Me divertí mucho con Ziv, el malo, porque dibujar malos siempre es muy divertido y además puedes jugar mucho más con términos de trazo grueso, más caricaturesco. Él es un personaje más irreal; eso te permite ser más travieso y la escritura se hace mucho más placentera cuando te planteas personajes extremos en ese sentido. 


Usted afirma que todas las familias están compuestas por mitologías, y entonces nos hacía pensar en nuestras sociedades de hoy, en las que muchos siguen idealizando la institución familiar (o la familia como gran institución). ¿Cuál lee usted como el gran mito alrededor de la familia hoy?

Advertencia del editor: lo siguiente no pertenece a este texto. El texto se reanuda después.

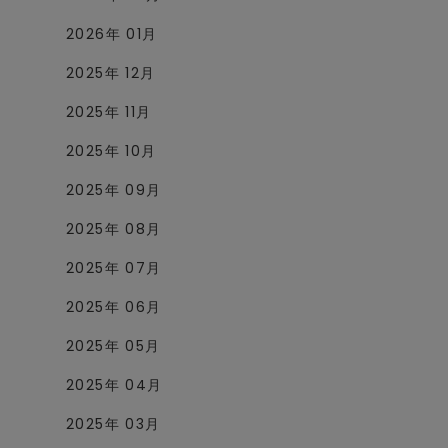
2026年 01月
2025年 12月
2025年 11月
2025年 10月
2025年 09月
2025年 08月
2025年 07月
2025年 06月
2025年 05月
2025年 04月
2025年 03月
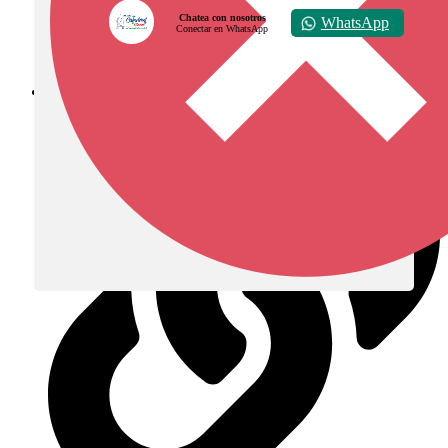
Chatea con nosotros
WhatsApp
Conectar en WhatsApp
Diócesis de Zipaquirá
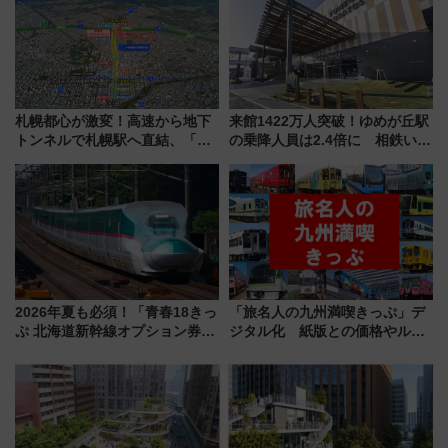
札幌都心が激変！高速から地下
来館1422万人突破！ゆめが丘駅
トンネルで札幌駅へ直結、「創
の乗降人員は2.4倍に 相鉄いず
成川通都心アクセス道路」が7月
み野線「ゆめが丘ソラトス」2周
から本格着工、延長4.8km整備
年祭にそうにゃん＆DB.スター
事業の全貌
マンが登場
2026年夏も必須！「青春18きっ
「旅名人の九州満喫きっぷ」デ
ぷ 北海道新幹線オプション券」
ジタル化 紙版との価格やルー
自動改札対応ルールと途中下車
ルの違いを解説
の罠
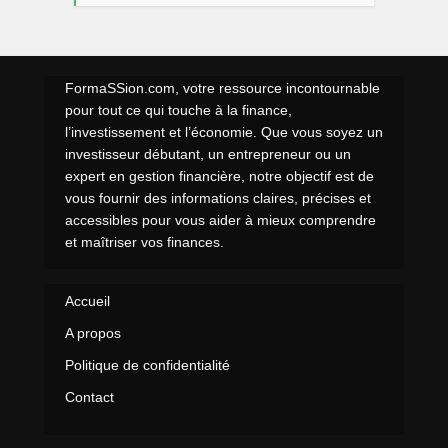
FormaSSion.com, votre ressource incontournable
pour tout ce qui touche à la finance,
l’investissement et l’économie. Que vous soyez un
investisseur débutant, un entrepreneur ou un
expert en gestion financière, notre objectif est de
vous fournir des informations claires, précises et
accessibles pour vous aider à mieux comprendre
et maîtriser vos finances.
Accueil
A propos
Politique de confidentialité
Contact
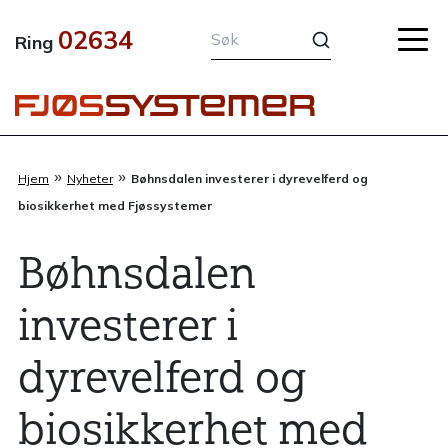
Hopp
02634
rett
Ring
til
innholdet
»
»
Hjem
Nyheter
Bøhnsdalen investerer i dyrevelferd og
biosikkerhet med Fjøssystemer
Bøhnsdalen
investerer i
dyrevelferd og
biosikkerhet med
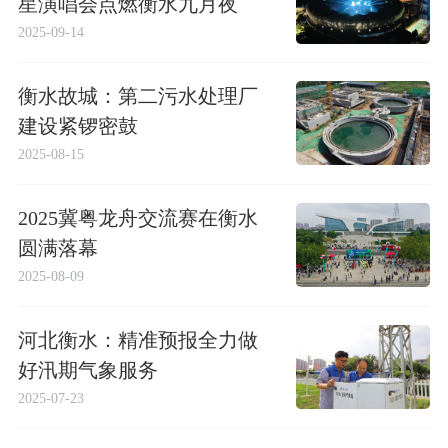
星演唱会点燃衡水九月夜
2025-09-14
衡水故城：第二污水处理厂
建设紧锣密鼓
2025-08-15
2025冀粤龙舟交流赛在衡水
圆满落幕
2025-08-09
河北衡水：精准预报全力做
好汛期气象服务
2025-07-23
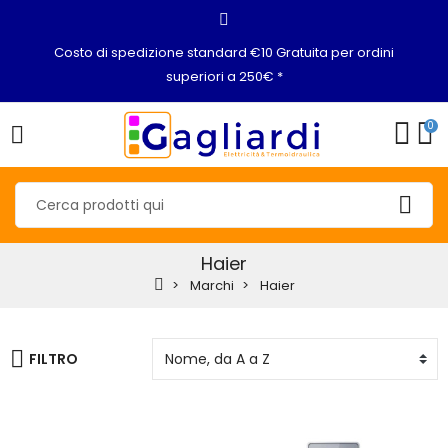
Costo di spedizione standard €10 Gratuita per ordini
superiori a 250€ *
0
Haier
Marchi
Haier
FILTRO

Hay un mito de la familia como esta de Los alemanes: una que ellos no han elegido, una familia como instrumento de opresión y como institución que ahoga al individuo… Es que tradicionalmente sí que lo ha sido, porque su función para la cohesión del grupo tenía que ahogar el individuo. Hemos conseguido —y esa es una de las consecuencias de la revolución de mayo del 68— que la familia no sea una institución autoritaria que determina tu existencia, que si te expulsan de ella te expulsan del mundo y entonces tienes que hacer todo por someterte a ella. En las sociedades occidentales democráticas hace ya unas décadas dejó de ser de esa manera —aunque mucha gente sigue convencida de eso—. Hoy vivimos familias nucleares en las que se expresan los afectos de cada cual, con unas normas cambiantes en cada una, como una asociación libre de individuos. Ahora la familia es una comunidad de afectos.